The "easy" solution to this problem is to concede that we probably can't use Lambda + API Gateway to serve this kind of app. Maybe we should fire up some EC2 instances, provision them with Salt, manage upgrades, updates, security alerts, autoscalers, load balancers… and all of those things that we know how to do so well, but were really hoping to leave behind with the new "serverless" (no permanent servers managed by us) architecture.

This summer, I did a lot of driving, and during one of the longest of those driving sessions, I came up with an idea about how to handle this problem of using Lambda to serve documents that are larger than the Lambda maximum response size.

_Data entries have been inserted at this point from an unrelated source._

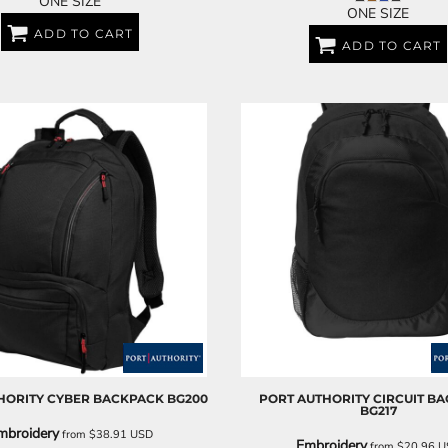
ONE SIZE
ONE SIZE
ADD TO CART
ADD TO CART
HORITY
CYBER BACKPACK
BG200
PORT AUTHORITY
CIRCUIT B
BG217
mbroidery
from
$38.91
USD
Embroidery
from
$20.96
U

"What if," I thought, "we could calculate the response, but never actually serve it with Lambda. That would fix it." Turns out it did. The solution—which will probably seem obvious once I state it—is to use Lambda to calculate the response body, store that response body in a bucket in S3 (where we don't have to manage any servers), use Lambda + API Gateway to redirect the client to the new resource on S3.

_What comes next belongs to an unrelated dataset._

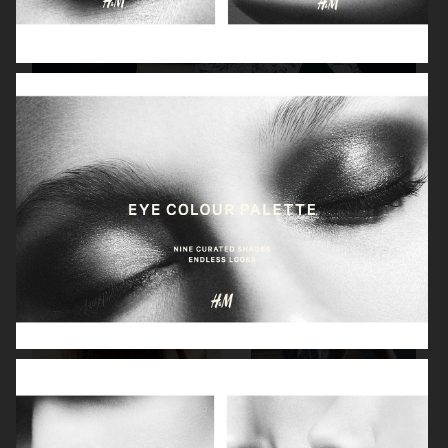
H&M X ROTATE
H&M
H&M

Here's how I did it in access-es:

req = method(
    target_url,
    auth=awsauth,
    params=request.query_string,
    data=request.data,
    headers=headers,
    stream=False
)

content = req.content

if overflow_bucket is not None and len(content) > overflow_size:

    # the response would be bigger than overflow_size, so instead of trying to serve it,
    # we'll put the resulting body on S3, and redirect to a (temporary, signed) URL
    # this is especially useful because API Gateway has a body size limitation, and
    # Kibana serves *huge* blobs of JSON

    # UUID filename (same suffix as original request if possible)
    u = urlparse(target_url)
    if '.' in u.path:
        filename = str(uuid4()) + '.' + u.path.split('.')[-1]
    else:
        filename = str(uuid4())

    s3 = boto3.resource('s3')
    s3_client = boto3.client(
        's3', config=Config(signature_version='s3v4'))

    bucket = s3.Bucket(overflow_bucket)

    # actually put it in the bucket. beware that boto is really noisy
    # for this in debug log level
    obj = bucket.put_object(
        Key=filename,
        Body=content,
        ACL='authenticated-read',
        ContentType=req.headers['content-type']
    )

    # URL only works for 60 seconds
    url = s3_client.generate_presigned_url(
        'get_object',
        Params={'Bucket': overflow_bucket, 'Key': filename},
        ExpiresIn=60)

    # "see other"
    return redirect(url, 303)

else:
    # otherwise, just serve it normally
    return Response(content, content_type=req.headers['content-type'])

If the body size is larger than overflow_size, we store the result on S3, and the client receives a 303 see other with an appropriate Location header, completely bypassing the Lambda body size limitation, and saving the day for our "serverless" architecture.

The resulting URL is signed by AWS to make it only valid for 60 seconds, and the resource isn't available without such a signature (unless otherwise authenticated with IAM + appropriate permissions). Additionally, we use S3's lifecycle management to automatically delete old objects.

For clients that are modern browsers, though, you'll need to properly manage the CORS configuration on that S3 bucket.

This approach fixed our Kibana problem, and now sits in our arsenal of tools for when we need to handle large responses in our other serverless Lambda + API Gateway apps.